In a 16-page report, its first such review since 2006, the U.N. Committee Against Torture condemned U.S. policies in handling how police dealt with issues of brutality against blacks and Latinos. It did not specifically mention events in Ferguson, Missouri, but the parents of Michael Brown, fatally shot by a white police officer, spoke to the commission before the findings were released.

“There are numerous areas in which certain things should be changed for the United States to comply fully with the convention,” Alessio Bruni of Italy, one of the panel’s chief investigators, said at a news conference in Geneva. He was referring to the U.N. Convention Against Torture, which took effect in 1987 and the United States ratified in 1994.

The committee’s 10 independent experts review the records of United Nations members and issue recommendations, which are not binding.

Ferguson police Officer Darren Wilson shot Brown on Aug. 9, touching off weeks of often violent protests. A St. Louis County grand jury decided this week not to indict Wilson, and information was released that portrayed Brown as the aggressor in the incident.

Brown’s parents, Lesley McSpadden and Michael Brown Sr., met with the committee in Geneva earlier this month and argued that their son was a victim of police brutality and that his death and other forms of police brutality were a violation of the U.N. treaty.

On Nov. 12-13, nearly 30 senior officials from the U.S. Departments of Defense, Justice and Homeland Security, along with the attorney general of Mississippi, presented evidence and were examined by the U.N. panel.

The panel was told by the U.S. delegation that 20 investigations had been opened by the U.S. Justice Department since 2009 into systematic police abuses against minorities and that more than 330 police officers had been prosecuted for brutality.

The Justice Department is conducting a similar probe in Ferguson.
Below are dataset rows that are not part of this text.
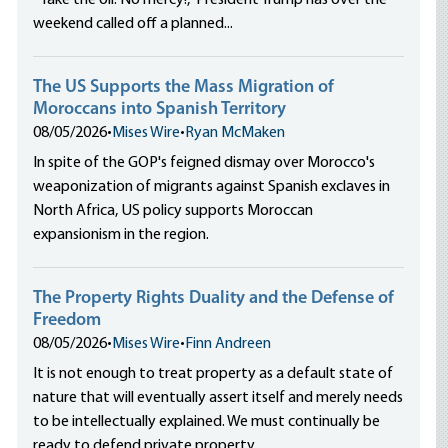
“Take the oil. No mercy!,” President Trump has over the
weekend called off a planned...
The US Supports the Mass Migration of
Moroccans into Spanish Territory
08/05/2026
•
Mises Wire
•
Ryan McMaken
In spite of the GOP's feigned dismay over Morocco's
weaponization of migrants against Spanish exclaves in
North Africa, US policy supports Moroccan
expansionism in the region.
The Property Rights Duality and the Defense of
Freedom
08/05/2026
•
Mises Wire
•
Finn Andreen
It is not enough to treat property as a default state of
nature that will eventually assert itself and merely needs
to be intellectually explained. We must continually be
ready to defend private property.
It is also investigating whether to charge Wilson with violating federal civil rights law.

The U.N. report also criticized the U.S. record on military interrogations, maximum-security prisons, solitary confinement and migrants residing in the country illegally.

“This (U.N.) report – along with the voices of Americans protesting around the country this week – is a wake-up call for police who think they can act with impunity,” said Jamil Dakwar, the director of human rights at the American Civil Liberties Union.
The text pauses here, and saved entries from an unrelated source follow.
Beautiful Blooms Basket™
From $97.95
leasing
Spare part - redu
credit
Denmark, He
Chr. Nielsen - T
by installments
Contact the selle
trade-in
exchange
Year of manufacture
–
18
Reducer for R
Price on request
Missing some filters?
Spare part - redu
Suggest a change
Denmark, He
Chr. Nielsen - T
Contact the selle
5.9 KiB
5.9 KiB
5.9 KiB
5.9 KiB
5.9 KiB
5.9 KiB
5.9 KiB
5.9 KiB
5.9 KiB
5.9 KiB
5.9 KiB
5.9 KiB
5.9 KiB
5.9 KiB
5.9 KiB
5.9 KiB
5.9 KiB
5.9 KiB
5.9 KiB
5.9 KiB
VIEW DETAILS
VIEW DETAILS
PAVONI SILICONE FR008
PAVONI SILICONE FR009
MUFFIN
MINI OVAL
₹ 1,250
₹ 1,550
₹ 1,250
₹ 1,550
The report also called for tougher federal laws to define and outlaw torture, including how detainees are treated in Guantanamo Bay.

About 148 inmates are held at the base in Cuba, where the U.S. practices a form of incarceration the report described as “a draconian system of secrecy surrounding high-value detainees that keeps their torture claims out of the public domain.” Nine inmates have died, including seven by suicide, since 2006, the report added.

President Barack Obama has called for closing the Guantanamo Bay facility and bringing the inmates to face trial in the United States, moves that have been opposed by Congress. Since the first detainees arrived in 2002, there have been reports that inmates have been tortured during interrogation. Officials have been force-feeding inmates who have been on a hunger strike since last year to protest their imprisonment.

The U.N. committee also criticized a series of executions in the United States in which it took a long time for inmates to die, and they appeared to be suffering because of the quality of drugs used and how they were administered.